All of this might be true, and yet …

One of the side effects of recognizing the importance of happiness has been the rise of a sort of happiness-industrial complex, complete with coaches, apps, sleepaway camp, loungewear and luxury body wash. It would be a shame for fun — a thing that anyone can have, even in small spurts, one that shouldn’t require money or status or privilege — to suffer the same fate.

But I’m not even sure that it could.

In his book “Fun!: What Entertainment Tells Us About Living a Good Life,” Alan McKee, an Australian media studies professor, defines fun thus: “Fun is pleasure without purpose.” In other words, the same qualities that seem to make it so hard for me to have pure fun — I need purpose! — make it hard to optimize for; put it under a brain scanner, and it has a tendency to disappear.

My experiment, in other words, was fundamentally flawed. Fun is supposed to get you out of your head. I was trying to think my way into fun.

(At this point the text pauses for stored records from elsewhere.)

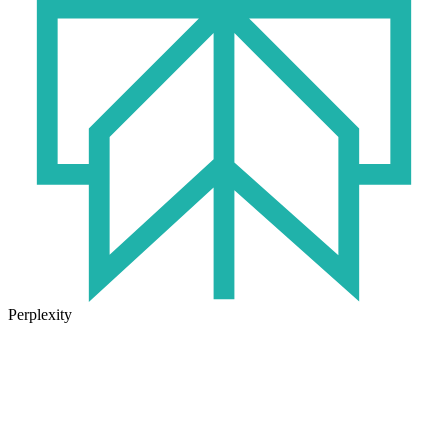
Perplexity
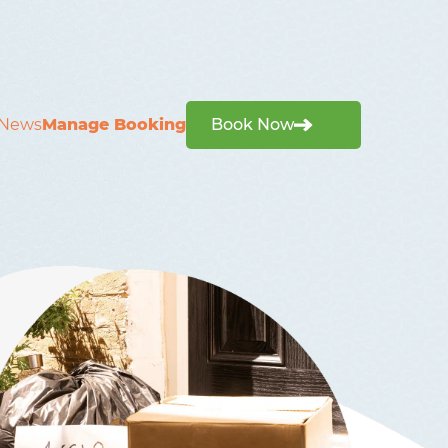
News
Manage Booking
Book Now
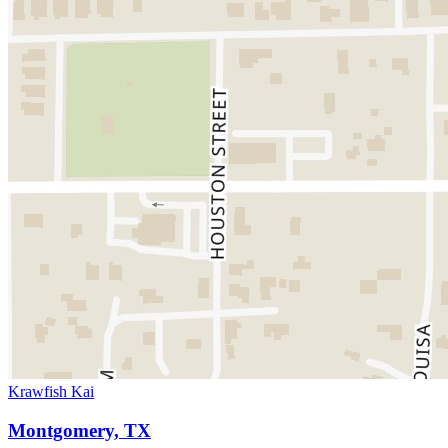
Krawfish Kai
Montgomery, TX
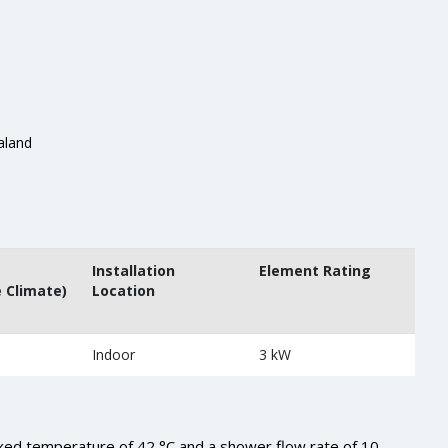
aland
Installation
Element Rating
 Climate)
Location
Indoor
3 kW
.
xed temperature of 42 °C and a shower flow rate of 10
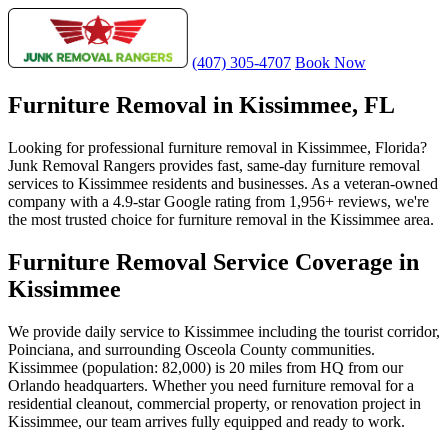
(407) 305-4707
Book Now
Furniture Removal in Kissimmee, FL
Looking for professional furniture removal in Kissimmee, Florida?
Junk Removal Rangers provides fast, same-day furniture removal
services to Kissimmee residents and businesses. As a veteran-owned
company with a 4.9-star Google rating from 1,956+ reviews, we're
the most trusted choice for furniture removal in the Kissimmee area.
Furniture Removal Service Coverage in
Kissimmee
We provide daily service to Kissimmee including the tourist corridor,
Poinciana, and surrounding Osceola County communities.
Kissimmee (population: 82,000) is 20 miles from HQ from our
Orlando headquarters. Whether you need furniture removal for a
residential cleanout, commercial property, or renovation project in
Kissimmee, our team arrives fully equipped and ready to work.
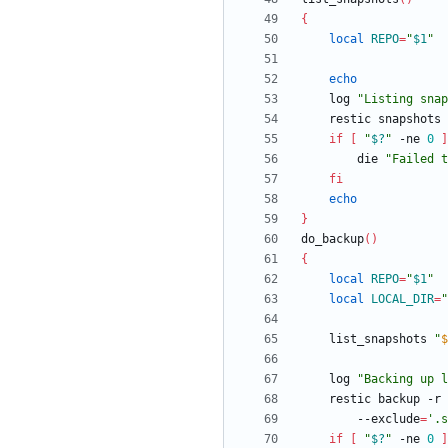
{
local
REPO
=
"
$1
"
echo
	log 
"
Listing snap
	restic snapshots
if
[
"
$?
"
 -ne 
0
]
		die 
"
Failed t
fi
echo
}
do_backup
(
)
{
local
REPO
=
"
$1
"
local
LOCAL_DIR
=
"
	list_snapshots 
"
$
	log 
"
Backing up l
	restic backup -r 
		--exclude
=
'.s
if
[
"
$?
"
 -ne 
0
]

In researching this story, I spent weeks cataloging different ways that people in my city had fun — barbecuing, block partying, riding motorbikes, playing dominoes in the park, dancing, hula hooping, stargazing, picnicking in the nude. All of these people were just out living their lives and having fun while I sat at home reading essays and self-help books, dissecting how to have it.

One group of guys, who call themselves the Citi Bike Boyz, takes Citi Bikes (bikes you can rent throughout New York City) to remote corners of the city to do tricks. These bikes are clunky, 45-pound tanks. The Boyz jump them off cars and over people; they hop railings and fences in public parks; they glide down staircases of government buildings. It’s fun with a tinge of danger and the possibility of a traffic ticket, which makes it extra fun.

On a 95-degree Saturday, a photographer and I schlepped to one of their spots, a skate park under the Brooklyn-Queens Expressway and the Kosciuszko Bridge. As I watched, Jerome, Mel and Nino taught me about the bunny hop (a jump, basically), the Superman (laying your body across the bike as if you were flying) and the 12 o’clock, which is a wheelie, until you smash your front wheel. (Oops.)

“To me, being on a bike is a crazy feeling of complete fun,” said Jerome Peel, 32, as he adjusted his bike seat, preparing to scale a ramp and soar over Nino’s head. I asked if he could describe why it was so fun, and he gave me a funny look. Don’t you just know fun when you feel it?